The best use example I can give for how I try to implement naming conventions as a way to identify its use is a stored procedure for a reporting services report. The stored procedure should be named exactly what the report is or will be named, but will have the prefix of rpt. Whoever comes into the database should look at the name and know it’s;

  1. A stored procedure called by a report
  2. There will be an .rdl file that has the exact same name minus the prefix.

Exhibit A

Stored Procedure: rptCostofManufacturedItems

Report Services Report: CostofManufacturedItems.rdl

The Not So Right Way

wrong

The not so correct way

Like the toilet paper roll being put on the wrong way. It is a huge pet peeve of mine to see stored procedures named something that you cannot tell what it is. I get irritated when people prefix a stored procedure it p_ or proc, it’s just a thing for me.  I also despise the wretched underscore and mismatched casing. As you can probably tell, I am particularly persnickety when it comes to naming conventions.

Exhibit B (a real exhibit I have encountered)

Stored Procedure: p_DatabaseA_Skus_customers_ROLLING_vj_v5

Report Services Report: customer items.rdl
The name, as I figured out, was “p” for procedure, database name (which makes no sense since I can find it under that database), then procedure use, the developers initials, and finally a version number.  As you can see the report that is it associated with, tells you in absolutely no way shape or form, that it uses that procedure. Notice the “v5” in the name.  Yep, there were 5 of these puppies.  I could not tell without locating the report which one was actually used. Finding which report was a task in and of its self since the report was named completely different from the stored procedure. With naming conventions like this you waste time just trying to figure out what goes with what.

What’s your standard?

Everyone’s environment is different and some may not agree with my opinion, but it works for me. I’d be interested to hear other standards people use. Maybe I can pick up an idea or two.
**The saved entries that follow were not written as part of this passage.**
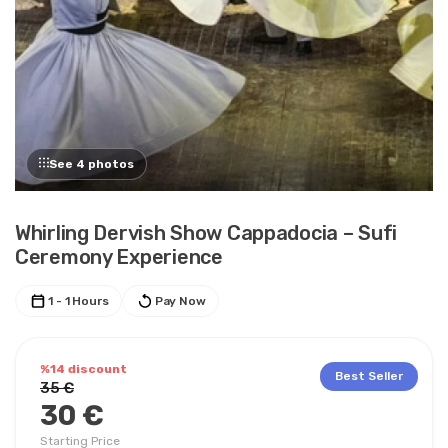
See 4 photos
Whirling Dervish Show Cappadocia – Sufi
Ceremony Experience
1 - 1 Hours
Pay Now
%14 discount
Best Seller
35 €
30 €
Starting Price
The key to this is to come up with standards of your own and implement them.  Use them not only for the objects I listed but also for  triggers, indexes, jobs, and replication. It’s less important WHAT your conventions are. It’s more important that you have them. Pick what works for your company’s business model and push all those who deploy to production, including report writers, to use the same naming conventions.  Cleanly named objects make for happy DBA’s.